Quantization & GGUF — Running LLMs on CPU
GGUF quantization lets you run 8B LLMs on a laptop CPU at 5-10 tokens/second without any GPU. Ollama makes this one command. GPTQ and AWQ provide GPU quantization with 4-8x memory reduction and minimal quality loss.

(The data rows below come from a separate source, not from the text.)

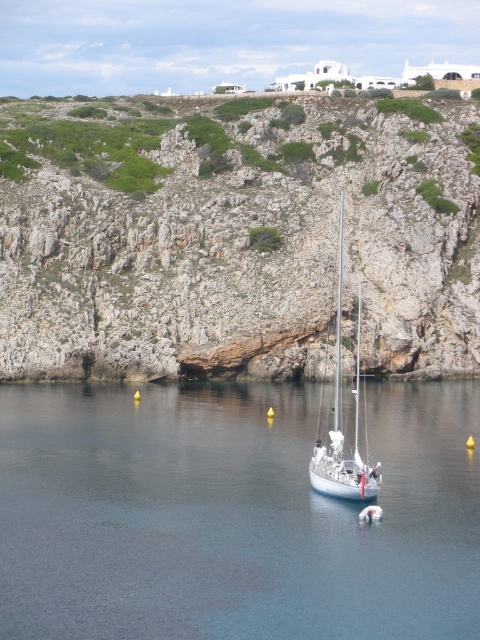 You are standing at the cliff edge looking out to the sea. There are two points marked on the cliff face. One is at coordinates point (56,317) and the other at point (332,442). Which point is closer to you?

Point (56,317) is closer to you because it is further to the viewer than point (332,442).

From the picture: You are planning to paint this coastal scene. You want to ensure the rocky cliff at center and the clear blue water at center are proportionally accurate. Which object should you make wider in your painting?

The rocky cliff at center should be made wider in the painting since its width surpasses that of the clear blue water at center according to the description.

You are a photographer planning to capture the entire scene of the clear blue water at center and the white glossy sailboat at center in one shot. Based on their sizes in the image, which object would you need to frame more carefully to ensure it doesn

The white glossy sailboat at center is smaller than the clear blue water at center, so you should frame the sailboat more carefully to ensure it is fully captured in the photo. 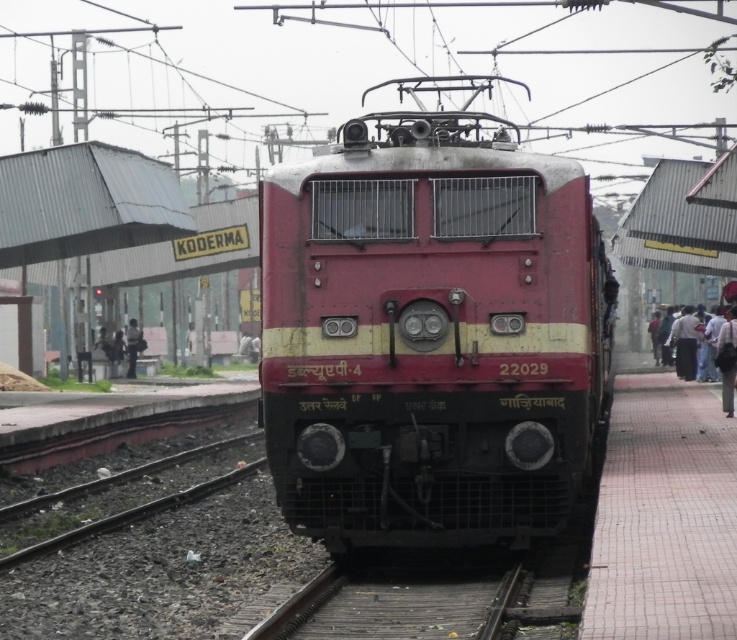 Can you confirm if brown wooden train track at center is positioned above dark gray fabric pants at right?

No.

Is brown wooden train track at center wider than dark gray fabric pants at right?

Yes.

You are a GUI agent. You are given a task and a screenshot of the screen. Output one action in this format:
    pyautogui.click(x=<x>, y=<y>)
    Task: Click on the brown wooden train track at center
    
    Given the screenshot: What is the action you would take?
    pyautogui.click(x=394, y=604)

Between brown wooden train track at center and dark blue jeans at right, which one appears on the right side from the viewer's perspective?

dark blue jeans at right

Is brown wooden train track at center bigger than dark blue jeans at right?

Yes.

Where is `brown wooden train track at center`? Image resolution: width=737 pixels, height=640 pixels. brown wooden train track at center is located at coordinates (394, 604).

Does point (388, 593) come farther from viewer compared to point (130, 336)?

No, (388, 593) is closer to viewer.

Is brown wooden train track at center below dark gray fabric jacket at left?

Correct, brown wooden train track at center is located below dark gray fabric jacket at left.

Is point (321, 608) farther from camera compared to point (133, 371)?

No, (321, 608) is in front of (133, 371).

This screenshot has width=737, height=640. I want to click on brown wooden train track at center, so click(x=394, y=604).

Quantization with GGUF and Ollama
# QUANTIZATION FORMATS
# GGUF Q4_K_M: 4-bit, best quality/size tradeoff -- use this for CPU
# GPTQ: GPU 4-bit with calibration dataset
# AWQ: Activation-aware Weight Quantization -- better than GPTQ
from transformers import AutoModelForCausalLM, AutoTokenizer, GPTQConfig
gptq_config = GPTQConfig(
bits=4,
dataset="c4",
tokenizer=AutoTokenizer.from_pretrained("meta-llama/Meta-Llama-3-8B"),
)
# Quality comparison (perplexity on WikiText-2, lower=better):
quant_quality = {
"Full fp16 (baseline)": {"perplexity": 7.72, "size_GB": 16.0},
"AWQ Q4": {"perplexity": 7.84, "size_GB": 4.2},
"GPTQ Q4": {"perplexity": 7.90, "size_GB": 4.2},
"GGUF Q4_K_M": {"perplexity": 7.95, "size_GB": 4.9},
"GGUF Q2_K": {"perplexity": 8.80, "size_GB": 2.8},
}
for name, stats in quant_quality.items():
print(f" {name:25s}: ppl={stats['perplexity']} | size={stats['size_GB']}GB")
# OLLAMA -- one-command local LLM inference
# Install: https://ollama.ai
# ollama pull llama3.2
import ollama
response = ollama.chat(
model="llama3.2",
messages=[
{"role": "system", "content": "You are a Python expert."},
{"role": "user", "content": "Write a function to find the longest common subsequence."},
]
)
print(response["message"]["content"])
# Streaming
for chunk in ollama.chat(model="llama3.2", messages=[{"role": "user", "content": "Count to 5"}], stream=True):
print(chunk["message"]["content"], end="", flush=True)Tip
Tip
Practice Quantization GGUF Running LLMs on CPU in small, isolated examples before integrating into larger projects. Breaking concepts into small experiments builds genuine understanding faster than reading alone.
Modern NLP = Transformer-based. Pre-train, then fine-tune.
Practice Task
Note
Practice Task — (1) Write a working example of Quantization GGUF Running LLMs on CPU from scratch without looking at notes. (2) Modify it to handle an edge case (empty input, null value, or error state). (3) Share your solution in the Priygop community for feedback.
Quick Quiz
Common Mistake
Warning
A common mistake with Quantization GGUF Running LLMs on CPU is skipping edge case testing — empty inputs, null values, and unexpected data types. Always validate boundary conditions to write robust, production-ready ai code.